Wpadający w oko tytuł to naprawdę świetny clickbait. Sama nie raz i nie dwa się na to nabrałam, zaglądając na treści, które nie do końca były tym, czego się spodziewałam. Wybaczcie mi, że sama zachciałam również tego spróbować :P

Z czymś jednak rzeczywiście pragnę skończyć, możliwie na dobre. "A z czymże takim", zapytacie? Ano z cukrem, a raczej z jego nadmiarem w mojej diecie. Wierzcie lub nie, ale dopiero jakieś dwa tygodnie temu zorientowałam się, że moje naprzemienne napady energii a następnie jej braku są spowodowane właśnie tym białym paskudztwem. W którymś momencie po prostu chyba się odrobinę zagalopowałam i wpadłam w błędne koło.
Niefajnie, bardzo niefajnie. Moje zdrowie bardzo na tym ucierpiało, samopoczucie jeszcze bardziej. Na szczęście mogę zaradzić pogłębianiu tego stanu rzeczy i właśnie się za to ostro zabieram. Na początek detoks, potem zdrowa dieta i więcej ruchu. Może się to wydawać proste, jednakże dla osoby, która wręcz nienawidzi spędzać całych popołudni w kuchni, miast tego woli kupić gotowe danie w knajpie, a czas przygotowywania domniemanego posiłku przeznaczyć na coś innego - to, poważnie, nie lada wyzwanie.
Tym razem robię wszystko "z głową", a nie jak zwykle "wszystko na raz", więc może uda mi się nie złamać po kilku tygodniach.

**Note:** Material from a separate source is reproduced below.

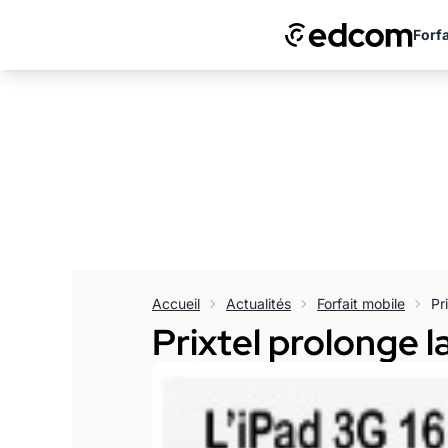
Forfa
Accueil
Actualités
Forfait mobile
Prixtel prolonge la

Póki co jestem po tygodniu detoksu i muszę przyznać, że było ciężko. Naprawdę ciężko. Głowa (jak się zresztą spodziewałam) bolała dwa dni, czym organizm wyraźnie dawał mi znać, że domaga się nałogu w postaci cukru. Owszem, miewałam wtedy chwile słabości, kiedy to chciałam sięgnąć po coś słodkiego lub puszkę coli w pracy (albo i dwie), ale wtedy przypominałam sobie dlaczego to robię i zaciskałam zęby, po czym brałam kolejny łyk wody z butelki.
Nie znaczy to jednak, że całkowicie wykluczyłam cukier, o nie! To byłby czysty strzał w kolano, a porażka byłaby szybka i bardzo bolesna. Postawiłam na stopniową redukcję, po trochu eliminuję lub zastępuję. To chyba najbezpieczniejsza znana mi metoda.

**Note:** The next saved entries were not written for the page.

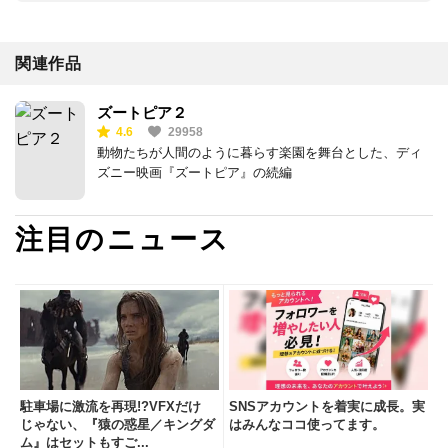
関連作品
ズートピア２
4.6
29958
動物たちが人間のように暮らす楽園を舞台とした、ディ
ズニー映画『ズートピア』の続編
注目のニュース
駐車場に激流を再現!?VFXだけ
SNSアカウントを着実に成長。実
じゃない、『猿の惑星／キングダ
はみんなココ使ってます。
ム』はセットもすご...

Z każdym dniem jest coraz łatwiej, a za tydzień, może dwa, zacznę pomału ćwiczyć, by poprawić kondycję i wrócić do życia. Teraz już wiem, że nie dam się tak łatwo i tak, jak kiedyś zdołałam odstawić kawę, tak teraz ograniczę cukier. Kilkudniowy ból głowy to naprawdę niewielka cena, jaką można ponieść za poprawę własnego zdrowia.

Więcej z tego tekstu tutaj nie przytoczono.